Visible to the public TWC: Small: Confidentiality Measurement of Complex Computations using Quantitative Information FlowConflict Detection Enabled

Project Details

Performance Period

Sep 01, 2015 - Aug 31, 2018


University of Minnesota-Twin Cities

Award Number

Concern about information privacy is a major obstacle to user adoption of new information technology applications, from smart phone applications to the deployment of automated workflows in the largest health-care and government enterprises. This project addresses privacy concerns caused by software through errors and malicious attacks. A major security concern about software revolves around whether computers reveal information that they should not. Much of the information we entrust to computers might be described as secret, private, or confidential, because we want to limit who has access to it. However many things can go wrong in computer systems to allow information to be revealed when it should not. In this project the focus is on the information that is present in the results of a computation. A computation might take information from several sources and combine it in a complex way to produce output. These outputs are usually not in a format that can easily be read directly by people, thus the output from a computation may be undesirably "leaking" information without our knowledge. The project tackles this problem using techniques called quantitative information flow analysis, which allow one computer program to automatically determine how much information another computer program is revealing. For instance, such an analysis system might report that one program always reveals 4 bits of secret information, while another program revealed 1000 bits of secret information in its most recent execution. By comparing these measurements to the expected behavior of a program, one can detect situations that might be causing a program to reveal information that it should not. Previous quantitative information flow analysis systems have demonstrated that the basic approach is sound, but they have been limited in the kinds and sizes of programs where they are effective, and they require guidance from software developers to obtain good results. This project will develop new techniques that eliminate these restrictions to make quantitative information flow analysis more widely applicable.

The quantitative information-flow techniques, which measure the number of bits of information about secret computation inputs that are revealed by computation outputs, give a measurement that can be evaluated separately without reference to the intended meaning of the computation results and without additional annotation or specification of the subject program.
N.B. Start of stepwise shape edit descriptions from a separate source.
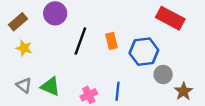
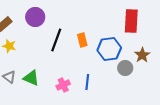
red rectangle: (170, 18) -> (131, 21), turned 65
brown star: (183, 91) -> (142, 55), moved

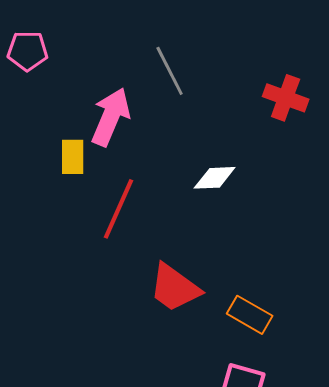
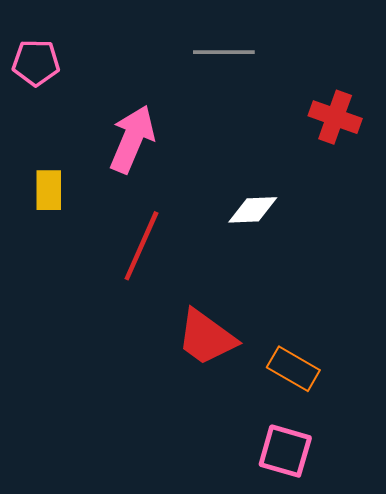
gray line: (170, 71) -> (224, 52), moved, turned -63
yellow rectangle: (73, 157) -> (49, 190), moved

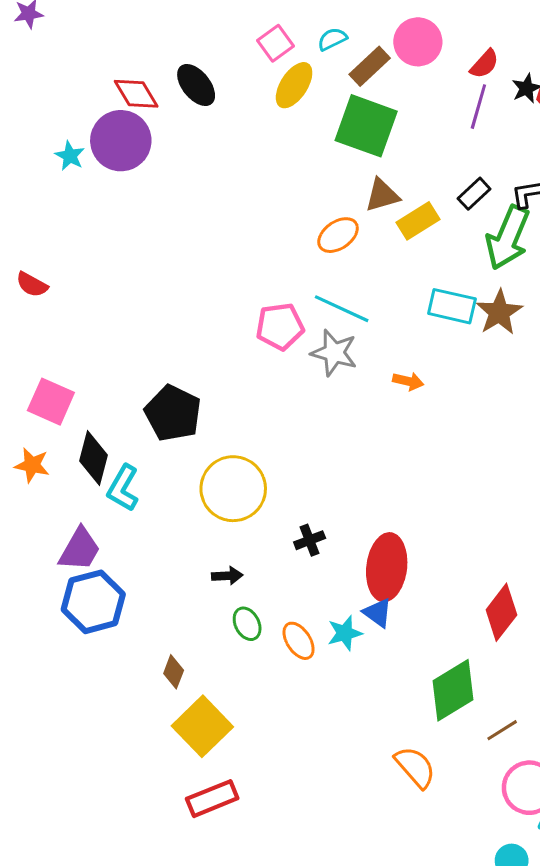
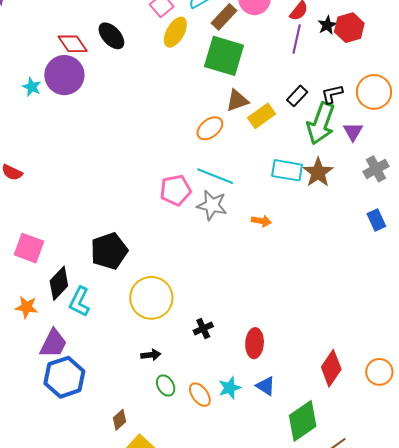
black pentagon: (173, 413) -> (109, 251), turned 30
black diamond: (93, 458) -> (59, 283), turned 32
orange star: (32, 465) -> (27, 307), moved
red ellipse: (387, 567) -> (255, 343), size x0.7
blue triangle: (378, 613) -> (266, 386), moved
brown diamond: (174, 672) -> (119, 420), turned 30

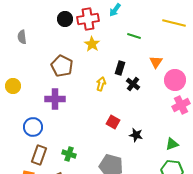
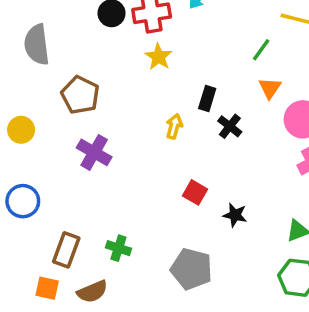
green line: (134, 36) -> (261, 50), moved, turned -72
gray semicircle: (22, 37) -> (37, 45), size x1.6
brown pentagon: (62, 66) -> (80, 95), moved
purple cross: (55, 99) -> (94, 152), turned 30
blue circle: (33, 127) -> (23, 201), moved

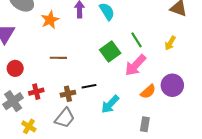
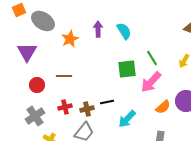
green square: (110, 51) -> (127, 69), turned 30
brown line: (58, 58) -> (64, 76), moved
red cross: (36, 92) -> (65, 107), moved

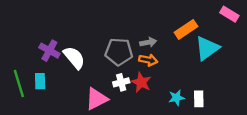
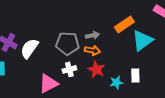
white semicircle: (74, 58) -> (29, 48), turned -105
red star: (141, 82) -> (96, 69), moved
white rectangle: (199, 99) -> (135, 75), moved

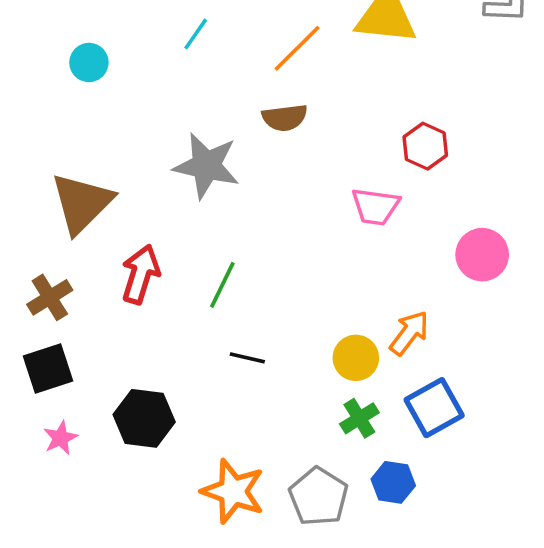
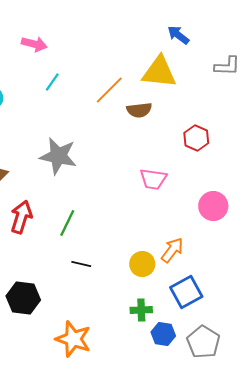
brown semicircle: (285, 118) -> (139, 110), moved
red hexagon: (425, 146) -> (196, 138), moved
green cross: (359, 418) -> (141, 310), moved, turned 30
gray pentagon: (318, 497) -> (203, 342), moved

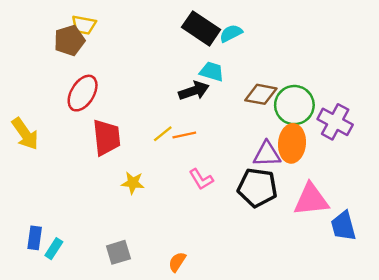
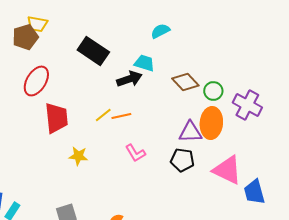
black rectangle: (201, 28) -> (93, 51), moved
brown diamond: (261, 94) -> (185, 82), turned 36
green circle: (294, 105) -> (213, 91), size x0.6
black pentagon: (257, 188) -> (182, 160), size x0.7
pink triangle: (311, 200) -> (227, 170), turned 32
By combining a quantitative analysis with techniques from taint analysis and symbolic execution, the tools can track in a precise way where secret information flows, and the connection between input values and output values. Quantitative information-flow measurement has not yet seen practical adoption because existing approaches have too high overhead, do not naturally support multiple kinds of secret data, are limited in the software to which they apply, and/or require occasional developer annotations. The project seeks to overcome the limitations of previous approaches by generalizing the underlying techniques and improving their precision, while at the same time improving their performance and applicability via staged optimizations and complete automation. The research will demonstrate the approach by application to a number of realistic challenge problems in computer security and privacy.